O texto possui a seguinte ordem de apresentação: primeiro iremos tecer breves considerações
sobre as definições de cultura e etnia. Em segundo daremos sequência, falando dos aspectos
culturais da etnia Macua e dos aspectos culturais da etnia Tsonga (Usos e costumes de cada
etnia). De seguida faremos o interface dos aspectos divergentes e convergentes da cultura
moçambicana multiétnica e multilinguística das etnias Macua e Tsonga. Por fim teceremos a
conclusão, com a apresentação das respectivas fontes de referência bibliográfica no final.
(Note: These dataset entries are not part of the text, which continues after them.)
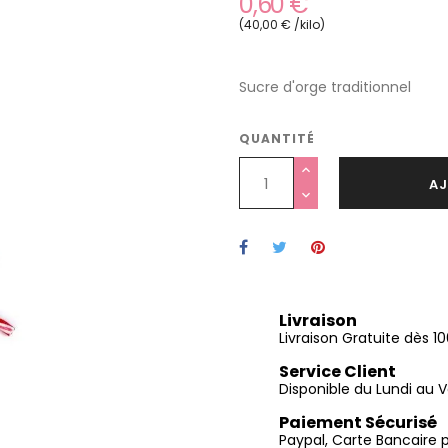
0,60 €
(40,00 € /kilo)
Sucre d'orge traditionnel
QUANTITÉ
AJ
Livraison
Livraison Gratuite dès 
Service Client
Disponible du Lundi au V
Paiement Sécurisé
Paypal, Carte Bancaire 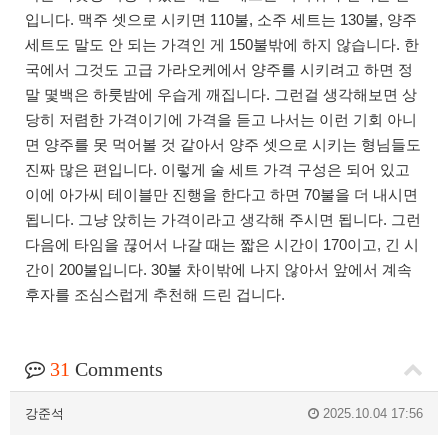
입니다. 맥주 셋으로 시키면 110불, 소주 세트는 130불, 양주
세트도 말도 안 되는 가격인 게 150불밖에 하지 않습니다. 한
국에서 그것도 고급 가라오케에서 양주를 시키려고 하면 정
말 몇백은 하룻밤에 우습게 깨집니다. 그런걸 생각해보면 상
당히 저렴한 가격이기에 가격을 듣고 나서는 이런 기회 아니
면 양주를 못 먹어볼 것 같아서 양주 셋으로 시키는 형님들도
진짜 많은 편입니다. 이렇게 술 세트 가격 구성은 되어 있고
이에 아가씨 테이블만 진행을 한다고 하면 70불을 더 내시면
됩니다. 그냥 앉히는 가격이라고 생각해 주시면 됩니다. 그런
다음에 타임을 끊어서 나갈 때는 짧은 시간이 170이고, 긴 시
간이 200불입니다. 30불 차이밖에 나지 않아서 앞에서 계속
후자를 조심스럽게 추천해 드린 겁니다.
31
Comments
강준석
2025.10.04 17:56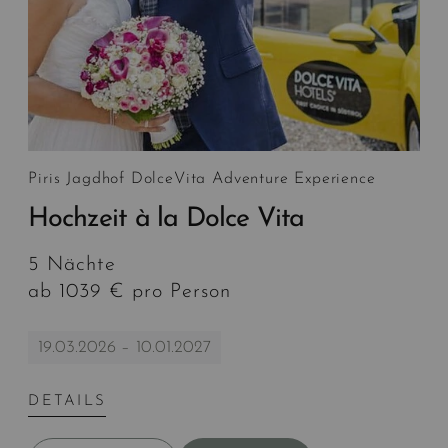
Piris Jagdhof DolceVita Adventure Experience
Hochzeit à la Dolce Vita
5 Nächte
ab 1039 € pro Person
19.03.2026 – 10.01.2027
DETAILS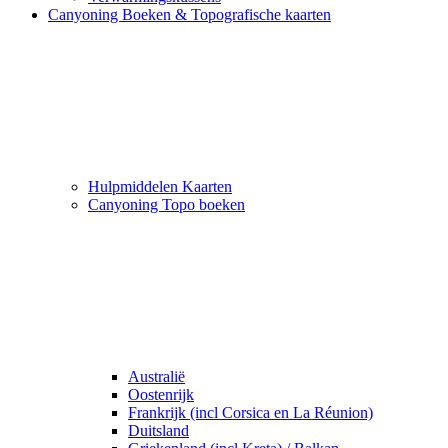
Canyoning Boeken & Topografische kaarten
Hulpmiddelen Kaarten
Canyoning Topo boeken
Australië
Oostenrijk
Frankrijk (incl Corsica en La Réunion)
Duitsland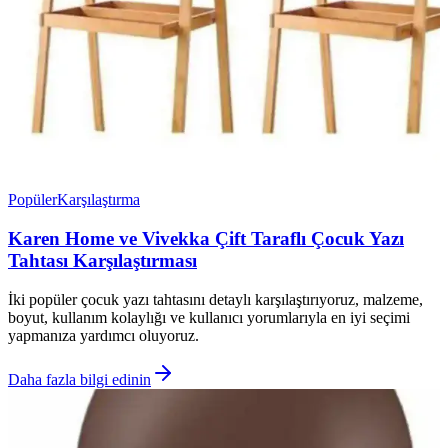
Popüler
Karşılaştırma
Karen Home ve Vivekka Çift Taraflı Çocuk Yazı
Tahtası Karşılaştırması
İki popüler çocuk yazı tahtasını detaylı karşılaştırıyoruz, malzeme,
boyut, kullanım kolaylığı ve kullanıcı yorumlarıyla en iyi seçimi
yapmanıza yardımcı oluyoruz.
Daha fazla bilgi edinin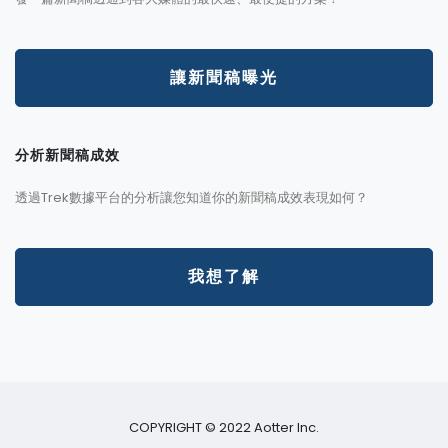
讓新聞稿曝光
分析新聞稿成效
透過Trek數據平台的分析讓您知道你的新聞稿成效表現如何？
我想了解
COPYRIGHT © 2022 Aotter Inc.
2. Cultura e Etnia: breves considerações
A palavra Cultura deriva do Latim Culturae, que significa “acção de tratar”, “cultivar” ou
“cultivar a mente e os conhecimentos”. O vocábulo culturae originou-se a partir de outro termo
latino: colere, que quer dizer “cultivar as plantas” ou “ato de plantar e desenvolver actividades
agrícolas”. Com o passar do tempo, foi feita uma analogia entre o cuidado na construção e
tratamento do plantio, com o desenvolvimento das capacidades intelectuais e educacionais das
pessoas (Dicionário Etimológico). Segundo Bosi, citado por Manuel (2018), a palavra Cultura
significa um conjunto de valores, crenças, costumes, artefactos e comportamentos com os quais
os seres humanos interpretam, participam e transformam o mundo em que vivem.
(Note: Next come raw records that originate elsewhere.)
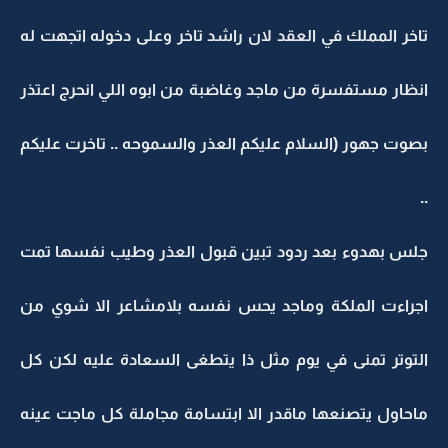
تاخر المملك في العقد لان راشد تاخر وعلى دخوله اتجهت له
انظار مستفسرة من ماجد وغاضبة من ابوه اللي انحرج اعتذر
بصوت جهور (السلام عليكم العذر والسموحه .. تاخرت عليكم
..
جلس بهدوء بعد ردود تبين قبول العذر وطيب نفسها تمت
اجراءت الملكة وماجد يحس نفسه بلامشاعر الا شوي من
التوتر تمنى في يوم مثل ذا يتطغى السعادة عليه لكن كل
ماحاول يتصنعها ماقدر الا ابتسامة مجاملة كل ماجت عينه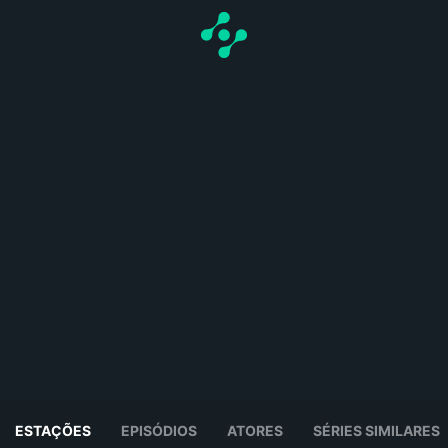
ESTAÇÕES
EPISÓDIOS
ATORES
SÉRIES SIMILARES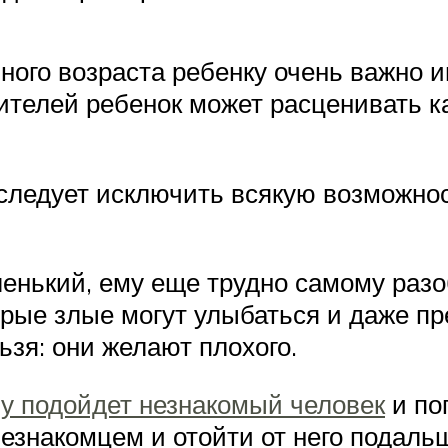
ого возраста ребенку очень важно и
ителей ребенок может расценивать к
 следует исключить всякую возможнос
ленький, ему еще трудно самому разо
торые злые могут улыбаться и даже п
ьзя: они желают плохого.
му подойдет незнакомый человек
и по
незнакомцем и отойти от него подаль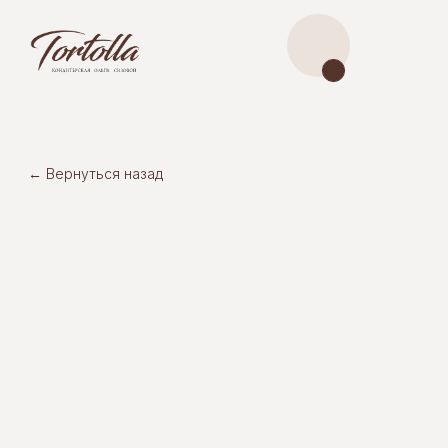
← Вернуться назад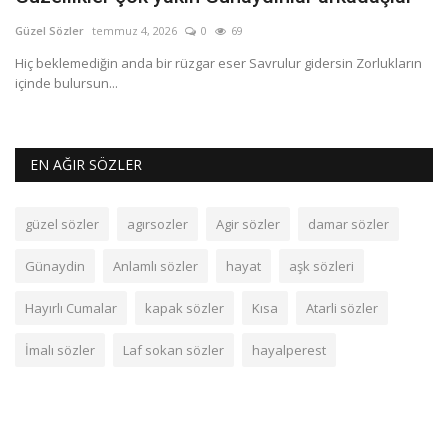
Güzel Sözler
temmuz 4, 2026
0
69
Gü
Hiç beklemediğin anda bir rüzgar eser Savrulur gidersin Zorlukların
Ma
içinde bulursun...
se
EN AĞIR SÖZLER
güzel sözler
agırsozler
Agir sözler
damar sözler
Günaydin
Anlamlı sözler
hayat
aşk sözleri
Hayırlı Cumalar
kapak sözler
Kısa
Atarli sözler
İmalı sözler
Laf sokan sözler
hayalperest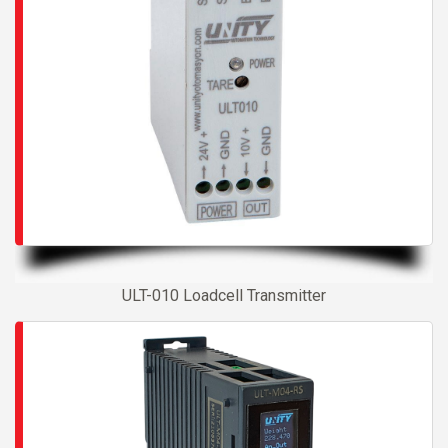
ULT-010 Loadcell Transmitter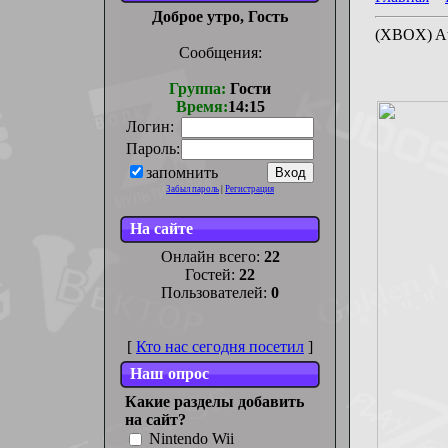
Доброе утро, Гость
(XBOX) At
Сообщения:
Группа:
Гости
Время:
14:15
Логин:
Пароль:
запомнить
Забыл пароль
|
Регистрация
На сайте
Онлайн всего:
22
Гостей:
22
Пользователей:
0
[
Кто нас сегодня посетил
]
Наш опрос
Какие разделы добавить
на сайт?
Nintendo Wii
A palavra Etnia, por sua vez, surgiu no continente africano nos finais do século XIX, com a
emergência do imperialismo. Este termo inicialmente tinha a designação de: os povos/sociedades
primitivas/pré-industriais, em oposição as sociedades ocidentais/evoluídas. Foi a partir desta
altura, que a etnia ou tribo passou a ser considerada “como um fenómeno africano, onde os
respectivos povos não teriam consciência da sua unidade nem vontade de viver em conjunto"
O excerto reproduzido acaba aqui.